‘I Just Want to Keep Things Moving’: Judge Makes No Ruling in SEC-Binance Document Dispute

WASHINGTON, D.C. – A U.S. judge declined to order Binance.US to make its executives more available for depositions, or for the U.S. Securities and Exchange Commission (SEC) to back down in its demands for more documents during a hearing Monday.

Rather, Magistrate Judge Zia Faruqui urged the two parties to work on the various discovery requests together, asking the SEC to narrow its request for information but allowing it to depose certain shard holders to establish whether Binance.US’s funds are safe. The crypto exchange, a branch of the global Binance entity, should share more information about its relationship with Ceffu, its service provider, he said.

“I’m not going to order from the bench right now that they produce or not produce things. Let’s continue to try to work this out,” he said. “I just want to keep things moving.”

At the heart of the SEC’s argument is a concern that Ceffu is far more closely related to Binance Holdings Limited, its global entity, than is permitted by a mutually agreed upon order requiring Binance.US and its parent company BAM Trading to keep all U.S. customer funds in wallets accessible only by U.S. personnel.

Matthew Martens, an attorney with Wilmer Hale representing Binance.US, said the regulator’s requests for documents were so broad it would be impossible to produce them. “Chasing down exactly how that software works is neither here nor there,” he said.

Read more: Binance Is Supposedly Separate From Crypto Custodian Ceffu.
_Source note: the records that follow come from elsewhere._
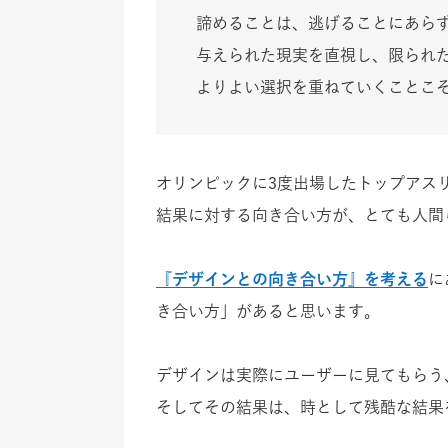
諦めることは、逃げることにあら
与えられた現実を直視し、限られ
よりよい選択を重ねていくことこ
オリンピックに3度出場したトップアス
結果に対する向き合い方が、とても人間
『デザインとの向き合い方』を考える
に
き合い方」があると思います。
デザインは実際にユーザーに見てもらう
そしてその結果は、時として残酷な結果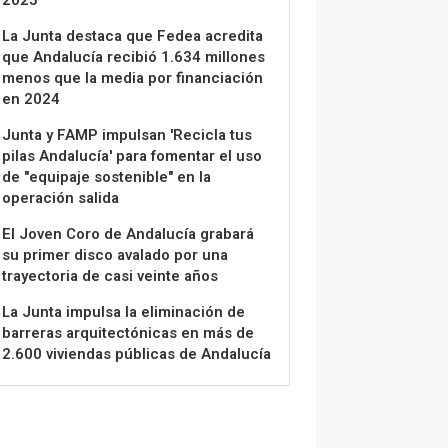
La Junta destaca que Fedea acredita
que Andalucía recibió 1.634 millones
menos que la media por financiación
en 2024
Junta y FAMP impulsan 'Recicla tus
pilas Andalucía' para fomentar el uso
de "equipaje sostenible" en la
operación salida
El Joven Coro de Andalucía grabará
su primer disco avalado por una
trayectoria de casi veinte años
La Junta impulsa la eliminación de
barreras arquitectónicas en más de
2.600 viviendas públicas de Andalucía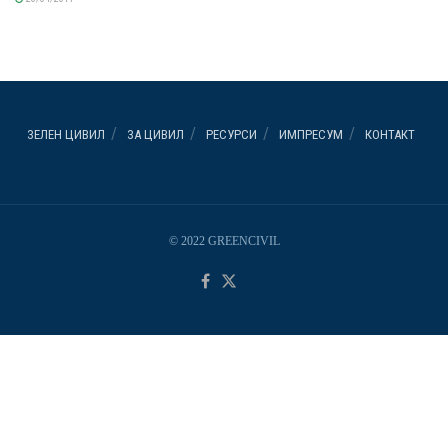
ЗЕЛЕН ЦИВИЛ
ЗА ЦИВИЛ
РЕСУРСИ
ИМПРЕСУМ
КОНТАКТ
© 2022 GREENCIVIL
The SEC Has Questions

The judge said Binance needs to provide more information about its current custody solution: “I think we need more than we’ve got right now,” adding as an aside that he wasn’t “super confident that BAM has total control of their assets.”

SEC attorney Jennifer Farer said part of the issue is “we don’t know what we don’t know,” in arguing that the regulator needed large amounts of information about Binance.US’ new wallet arrangement.

“That is foolishness. It’s not serious litigation,” Martens said later on in the hearing.

In June, the SEC sued Binance and founder Changpeng “CZ” Zhao, accusing them of running an unlicensed securities exchange. Since then, the regulator has been working to ensure that assets from U.S. customers would stay in the U.S.